Article publication date: 1 April 1954



CORROSION OF ANALYTICAL WEIGHTS. SCIENTISTS in the Metrology Division of the National Physical Laboratory were recently called on to discover the effect of chemical laboratory atmospheres on the mass and therefore the accuracy of analytical weights. They were particularly concerned with tin‐nickel plated brass weights. They used 100 g. weights and exposed them in ventilated containers suspended above head level in three typical chemical laboratories for three months.
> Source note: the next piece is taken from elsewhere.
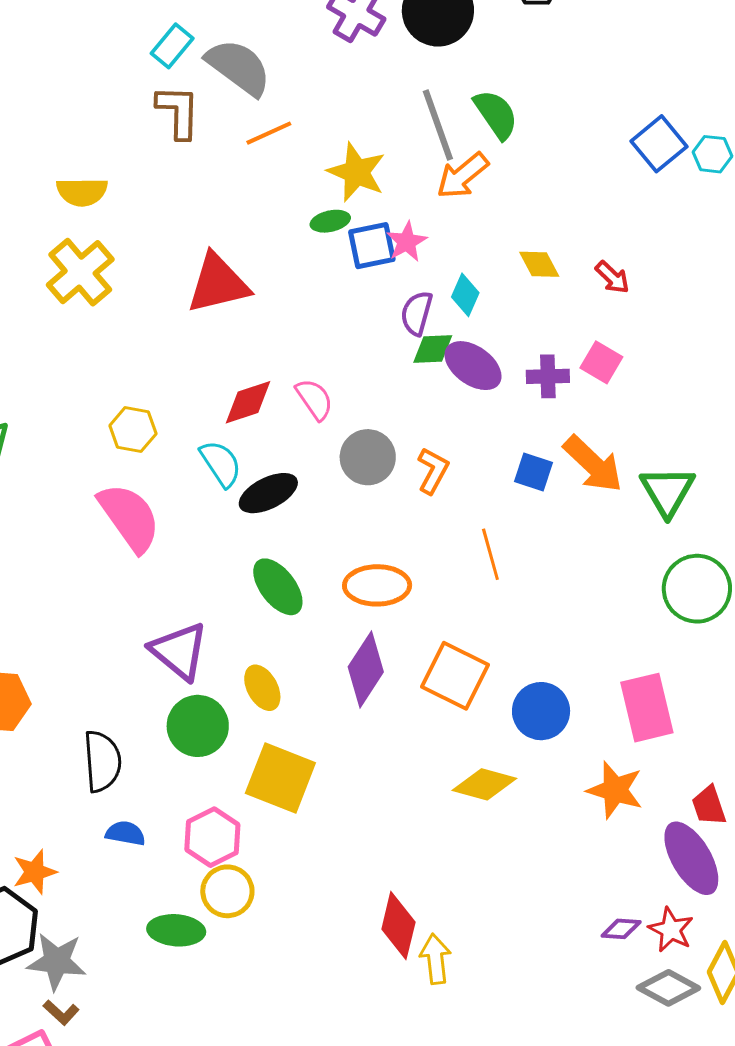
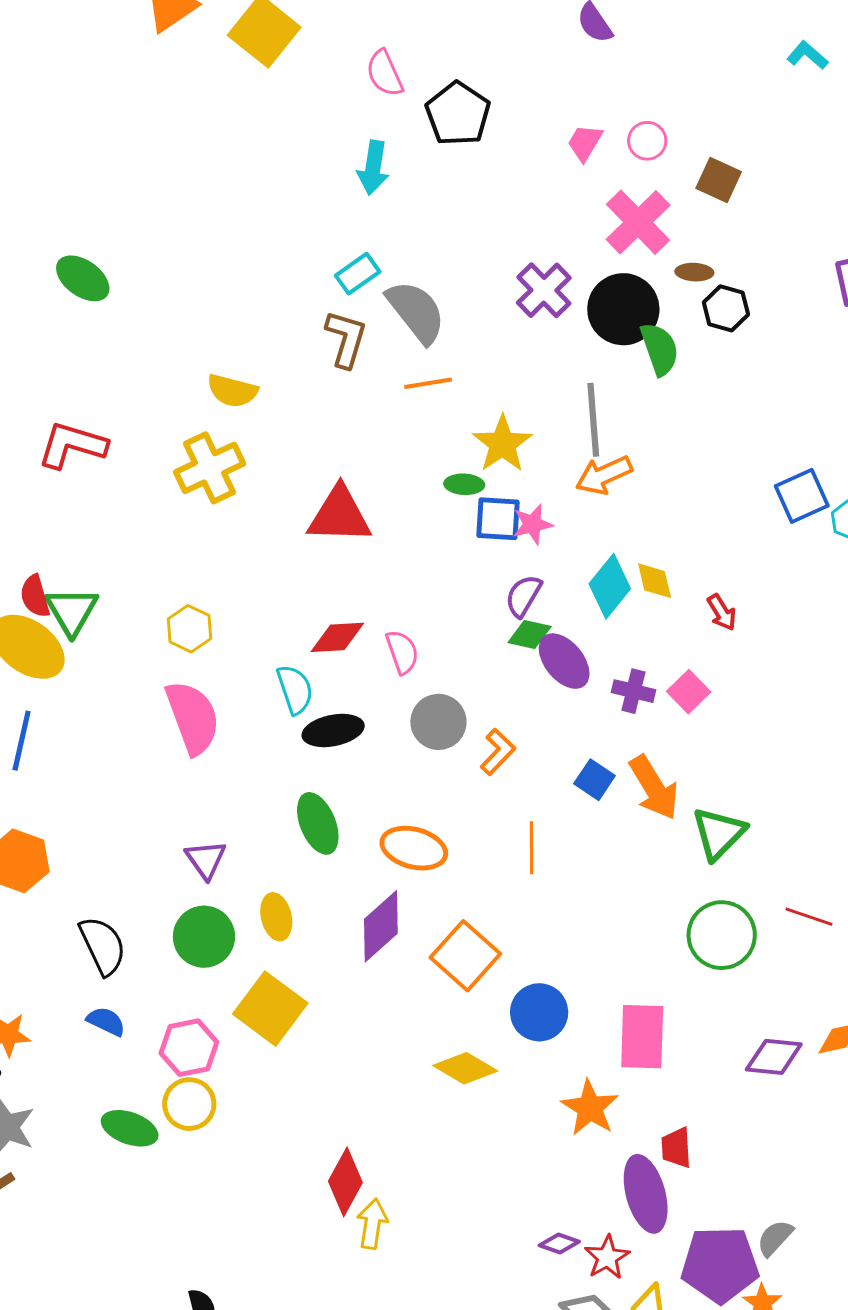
green semicircle: (496, 114) -> (660, 349), moved
cyan diamond: (465, 295) -> (610, 586), moved, size x1.5
yellow hexagon: (133, 430) -> (189, 629), moved
purple triangle: (179, 651) -> (206, 859), size x0.7
black semicircle: (102, 761) -> (103, 946), turned -36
The weights least affected were made of 25/20 stainless steel and they were highly polished. Their mean change of mass in three months' exposure was only 0.12 mg. A normal production grade of the same stainless steel changed 0.20 mg. in that period. A change of 0.22 mg. was observed with rhodium‐plated brass weights. For practical purposes the new weights— tin‐nickel plated brass—were as little affected as the rhodium‐plated and 25/20 stainless steel weights. The best of three types—plated with 15µ Sn Ni on 15µ Cu—in fact gained only 0.22 mg. The other two types, 30µ Sn Ni and 15µ Sn Ni changed 0.24 and 0.28 mg. respectively.


(1954), "CORRISION COMMENTARY", Anti-Corrosion Methods and Materials, Vol. 1 No. 4, pp. 89-91.